Segment Start: Data for processing

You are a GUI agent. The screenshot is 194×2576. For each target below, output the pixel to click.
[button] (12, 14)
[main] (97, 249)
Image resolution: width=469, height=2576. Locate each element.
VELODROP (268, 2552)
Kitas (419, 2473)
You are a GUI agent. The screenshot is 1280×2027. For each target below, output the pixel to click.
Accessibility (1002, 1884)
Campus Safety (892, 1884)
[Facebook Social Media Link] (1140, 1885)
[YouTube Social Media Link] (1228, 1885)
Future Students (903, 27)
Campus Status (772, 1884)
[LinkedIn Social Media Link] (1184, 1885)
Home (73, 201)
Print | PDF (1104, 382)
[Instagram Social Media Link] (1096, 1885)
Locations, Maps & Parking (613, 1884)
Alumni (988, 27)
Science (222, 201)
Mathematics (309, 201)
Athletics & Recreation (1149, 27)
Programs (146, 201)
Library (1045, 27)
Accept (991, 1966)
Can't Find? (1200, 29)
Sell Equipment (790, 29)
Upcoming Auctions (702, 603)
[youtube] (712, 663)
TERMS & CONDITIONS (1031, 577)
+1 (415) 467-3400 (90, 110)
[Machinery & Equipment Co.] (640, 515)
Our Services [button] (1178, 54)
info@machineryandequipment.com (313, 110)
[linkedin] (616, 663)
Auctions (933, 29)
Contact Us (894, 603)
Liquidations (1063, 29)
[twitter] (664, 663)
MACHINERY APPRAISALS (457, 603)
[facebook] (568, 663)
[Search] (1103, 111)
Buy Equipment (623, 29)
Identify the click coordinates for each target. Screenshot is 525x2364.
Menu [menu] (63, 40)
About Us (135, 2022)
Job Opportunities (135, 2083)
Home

Segment End: Data for processing

Retype the material word for word, including every line.

You are a GUI agent. The screenshot is 194×2576. For each target below, output the pixel to click.
[button] (12, 14)
[main] (97, 249)
Image resolution: width=469, height=2576. Locate each element.
VELODROP (268, 2552)
Kitas (419, 2473)
You are a GUI agent. The screenshot is 1280×2027. For each target below, output the pixel to click.
Accessibility (1002, 1884)
Campus Safety (892, 1884)
[Facebook Social Media Link] (1140, 1885)
[YouTube Social Media Link] (1228, 1885)
Future Students (903, 27)
Campus Status (772, 1884)
[LinkedIn Social Media Link] (1184, 1885)
Home (73, 201)
Print | PDF (1104, 382)
[Instagram Social Media Link] (1096, 1885)
Locations, Maps & Parking (613, 1884)
Alumni (988, 27)
Science (222, 201)
Mathematics (309, 201)
Athletics & Recreation (1149, 27)
Programs (146, 201)
Library (1045, 27)
Accept (991, 1966)
Can't Find? (1200, 29)
Sell Equipment (790, 29)
Upcoming Auctions (702, 603)
[youtube] (712, 663)
TERMS & CONDITIONS (1031, 577)
+1 (415) 467-3400 (90, 110)
[Machinery & Equipment Co.] (640, 515)
Our Services [button] (1178, 54)
info@machineryandequipment.com (313, 110)
[linkedin] (616, 663)
Auctions (933, 29)
Contact Us (894, 603)
Liquidations (1063, 29)
[twitter] (664, 663)
MACHINERY APPRAISALS (457, 603)
[facebook] (568, 663)
[Search] (1103, 111)
Buy Equipment (623, 29)
Identify the click coordinates for each target. Screenshot is 525x2364.
Menu [menu] (63, 40)
About Us (135, 2022)
Job Opportunities (135, 2083)
Home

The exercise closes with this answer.